Below is the fourth article in the series, “Immigration Reform Summer,” by Gebe Martinez, Advisor to America’s Voice Education Fund. This article is available for reprint as long as the author is given proper attribution. View other posts in the series here.
Sometimes the strength of a political movement can be seen as much in how supporters react in the low points as in how they achieve victories. One of those moments is occurring in the northwestern Iowa district of Republican Congressman Steve King.
King’s fiery, anti-immigrant rhetoric is nothing new, but with immigration reform in the spotlight, finally, his constituents have had the opportunity to challenge his hateful words and pledge to fight for humane immigration reform with a path to citizenship.
The cause of this boomerang is King’s recent attack against DREAMers – young people who were brought to the U.S. as children without documents — describing them as having “calves the size of cantaloupes” because they are drug smugglers. DREAMers responded by delivering cantaloupes to Capitol Hill.
Despite being denounced by embarrassed House GOP leaders, King has stood by his hateful words.
In his district, the remarks are still reverberating.
Following what was perhaps the largest pro-immigration forum in King’s district last week, Iowa DREAMers have found the community support and the national platform to tell their stories in support of reform with a path to citizenship for 11 million undocumented immigrants now in the U.S.
“This was a great opportunity for people to realize that not everyone agrees with King,” said Eduardo Rodriguez, a DREAMer from King’s district who spoke at the forum in Ames. “It’s also been a really big boost of morale for the local community and the undocumented community.”
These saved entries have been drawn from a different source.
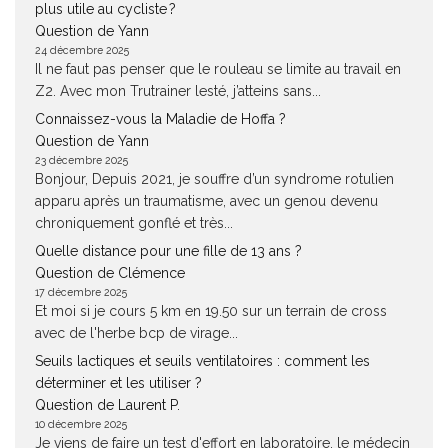
plus utile au cycliste ?
Question de Yann
24 décembre 2025
Il ne faut pas penser que le rouleau se limite au travail en
Z2. Avec mon Trutrainer lesté, j’atteins sans...
Connaissez-vous la Maladie de Hoffa ?
Question de Yann
23 décembre 2025
Bonjour, Depuis 2021, je souffre d’un syndrome rotulien
apparu après un traumatisme, avec un genou devenu
chroniquement gonflé et très...
Quelle distance pour une fille de 13 ans ?
Question de Clémence
17 décembre 2025
Et moi si je cours 5 km en 19.50 sur un terrain de cross
avec de l'herbe bcp de virage...
Seuils lactiques et seuils ventilatoires : comment les
déterminer et les utiliser ?
Question de Laurent P.
10 décembre 2025
Je viens de faire un test d'effort en laboratoire, le médecin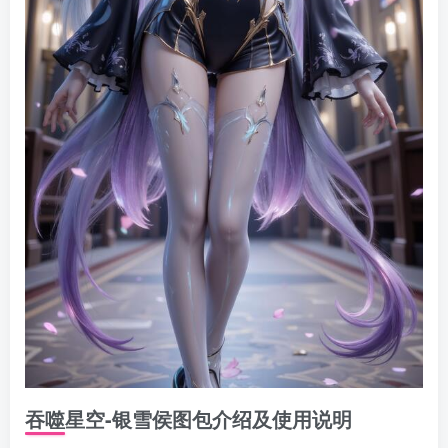
吞噬星空-银雪侯图包介绍及使用说明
Being an immigrant in King’s conservative district carries a stigma that prevented DREAMers from publicly disclosing their status. “They didn’t necessarily know that there were other people (like them) out there,” said event organizer Erica Johnson.
That changed after the rally, where Rodriguez proclaimed his status, but also his love for Iowa in front of the crowd of more than 200. “I love the cornfields and even sometimes the smell. That is home. That is where I feel comfortable,” Rodriguez said.
The 24-year-old DREAMer became a hit on social media, said Matt Hildreth, another organizer. “King gave Ed a platform. Ed would not have been able to tell his story without King’s comments.”
Indeed, King’s remarks have underscored how much his own district has moved away from him on the issue. A conservative pollster recently found that 65 percent of voters in King’s district favor an earned path to citizenship.
At King’s Roman Catholic parish, St. Rose of Lima in Denison, about 30 percent of parishioners are Latino and four out of five baptisms are of Latino children. “That’s the future of the church,” Father Paul Kelly told the local newspaper.
The rising Latino congregations at most churches has prompted an aggressive multi-faith campaign for immigration reform with the path to citizenship.
In a rare public statement following King’s latest anti-immigrant comments, Sioux City Diocese Bishop R. Walker Nickless, said the remarks undermined immigrants’ human dignity.”
The Ames forum drew about 270 of King’s constituents who had a chance to say they, too, are tired of King’s invectives against immigrants. It was sponsored by Iowa Democratic Sen. Tom Harkin and co-hosted by Senate Assistant Majority Leader Whip Richard Durbin, D-Ill., the lead sponsor of the DREAM Act that would expedite the citizenship process for eligible youths.
Business, labor and faith community representatives showcased support for immigration reform and tried to dispel any notion that Iowans are unwelcoming of immigrants.
Nick Harrington of United Food and Commercial Workers Local 222, received a standing ovation after calling for acceptance of Iowa’s changing communities. “You cannot oppress the people who are not afraid anymore. We have seen the future and the future is ours,” Harrington said, echoing the words of Cesar Chavez.
No one expects King will ever change his immigration position but his comments have hurt the GOP. They may be more worried about the impact on their national image, but last week’s event revealed that Iowans from King’s very own district were waiting for a chance to show he doesn’t represent their views.
Outside of Iowa, the key Senate sponsor of that chamber’s immigration measure, Sen. Charles Schumer, D-NY, agrees King already has helped the cause.
“I think Steve King, the more he speaks, the more he helps us get a bill passed,” Schumer said. “I am more optimistic today than I have been since our bill passed.”